In patients with baseline atrial fibrillation (AF) who are hospitalized with COVID-19, individuals who are receiving preadmission oral anticoagulation (OAC) have lower rates of death, as well as arterial and venous thrombotic events, and have less severe SARS-CoV-2 infection. These findings were published in the The American Journal of Cardiology.

A retrospective cohort study was conducted among patients with a history of AF admitted to the hospital between March 1, 2020, and December 31, 2020, with a diagnosis of COVID-19. Investigators sought to explore whether the use of preadmission OAC for AF is associated with a reduced incidence of in-hospital death or thrombotic events in patients with COVID-19.

The primary study outcome was a composite of in-hospital all-cause mortality or arterial/venous thrombotic events. Arterial events included acute coronary syndrome, transient ischemic attack, acute ischemic stroke, acute limb ischemia, and acute mesenteric ischemia. Venous thromboembolism included acute deep vein thrombosis and acute pulmonary embolism.

A total of 630 individuals with preexisiting AF and a hospitalization diagnosis of COVID-19 were enrolled in the final study cohort, with all patients stratified based on preadmission OAC use. Among the participants, 57.3% of them had been prescribed outpatient OAC. Of those receiving preadmission OAC, 73% were taking a direct OAC and 27% were taking a vitamin K antagonist. Of those receiving a direct OAC, 72% were on apixaban, 25% were on rivaroxaban, and 3% were on dabigatran. Among participants who were not receiving preadmission OAC, therapeutic and nontherapeutic anticoagulation was started in 38.3% and 49.8% of individuals, respectively.
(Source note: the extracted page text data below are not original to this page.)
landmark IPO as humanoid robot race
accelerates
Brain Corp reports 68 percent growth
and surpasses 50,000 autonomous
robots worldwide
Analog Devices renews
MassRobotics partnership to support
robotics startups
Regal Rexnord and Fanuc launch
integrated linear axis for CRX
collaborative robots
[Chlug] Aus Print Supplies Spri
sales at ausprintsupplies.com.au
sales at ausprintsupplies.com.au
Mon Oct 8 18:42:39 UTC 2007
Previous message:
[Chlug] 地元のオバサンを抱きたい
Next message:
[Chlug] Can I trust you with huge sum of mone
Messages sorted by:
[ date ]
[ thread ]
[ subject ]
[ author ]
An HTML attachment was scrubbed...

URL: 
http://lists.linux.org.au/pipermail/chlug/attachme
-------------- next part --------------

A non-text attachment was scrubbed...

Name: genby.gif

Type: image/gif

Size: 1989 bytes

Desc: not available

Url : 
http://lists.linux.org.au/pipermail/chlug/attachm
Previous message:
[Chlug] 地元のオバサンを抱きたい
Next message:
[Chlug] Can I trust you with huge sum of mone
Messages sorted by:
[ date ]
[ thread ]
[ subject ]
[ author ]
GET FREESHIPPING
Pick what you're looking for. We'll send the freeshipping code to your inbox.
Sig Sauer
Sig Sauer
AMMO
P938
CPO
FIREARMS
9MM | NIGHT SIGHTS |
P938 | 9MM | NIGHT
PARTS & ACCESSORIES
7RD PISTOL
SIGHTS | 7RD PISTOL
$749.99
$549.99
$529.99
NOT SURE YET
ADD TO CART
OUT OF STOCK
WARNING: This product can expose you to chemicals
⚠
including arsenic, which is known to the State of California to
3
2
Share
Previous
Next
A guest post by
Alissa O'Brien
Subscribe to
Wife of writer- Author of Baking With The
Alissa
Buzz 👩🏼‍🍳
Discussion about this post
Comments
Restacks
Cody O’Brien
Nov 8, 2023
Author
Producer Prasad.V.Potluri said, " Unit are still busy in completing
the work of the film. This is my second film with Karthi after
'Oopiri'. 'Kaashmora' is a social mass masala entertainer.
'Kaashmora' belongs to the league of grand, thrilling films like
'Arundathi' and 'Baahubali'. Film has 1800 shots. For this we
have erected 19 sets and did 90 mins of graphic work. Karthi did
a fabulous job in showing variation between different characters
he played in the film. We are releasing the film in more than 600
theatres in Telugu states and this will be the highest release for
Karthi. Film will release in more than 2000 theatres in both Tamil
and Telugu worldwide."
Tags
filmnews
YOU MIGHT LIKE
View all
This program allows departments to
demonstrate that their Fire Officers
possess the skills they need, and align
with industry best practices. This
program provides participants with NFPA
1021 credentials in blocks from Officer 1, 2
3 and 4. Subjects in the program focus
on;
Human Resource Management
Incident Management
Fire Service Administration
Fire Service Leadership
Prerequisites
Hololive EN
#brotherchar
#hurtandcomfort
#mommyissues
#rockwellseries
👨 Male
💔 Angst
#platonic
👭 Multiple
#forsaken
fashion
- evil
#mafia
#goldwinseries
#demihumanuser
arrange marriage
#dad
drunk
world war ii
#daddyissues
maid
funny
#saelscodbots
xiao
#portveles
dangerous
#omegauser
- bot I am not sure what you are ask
The primary composite outcome event was reported in 35.6% of all patients, 27.1% of those receiving preadmission OAC, and 46.8% of those not receiving preadmission OAC (P <.001). Following adjustment for multiple covariates, treatment with preadmission OAC was associated with a 63% significantly decreased likelihood of all-cause mortality or thrombotic complications (odds ratio, 0.37; CI, 0.25-0.53; P <.0001).

Additionally, in patients receiving vs those not receiving OAC, secondary study outcomes, including all cause-mortality (16.3% vs 24.9%, respectively; P =.007), admission to an intensive care unit (14.7% to 29.0%, respectively; P <.001), intubation (6.4% vs 18.6%, respectively; P <.001), and use of noninvasive ventilation (18.6% vs 27.5%, respectively; P =.007), were reported significantly less often, and length of hospital stay was significantly shorter (6 days vs 7 days, respectively; P <.001).

A higher CHA₂DS₂-VASc risk score was associated with an increased risk for thrombotic events.

Limitations of the study include that it is not possible to rule out the possibility of residual confounding or bias, in spite of the use of multivariable adjustment. Further, the researchers are unable to confirm participant adherence to outpatient OAC prior to hospitalization. Routine screening for thrombotic complications was not performed in the study cohort.

“Further investigation is needed to establish the safety and efficacy of OAC in ambulatory patients with symptomatic COVID-19 who are at elevated thrombotic risk,” the study authors wrote.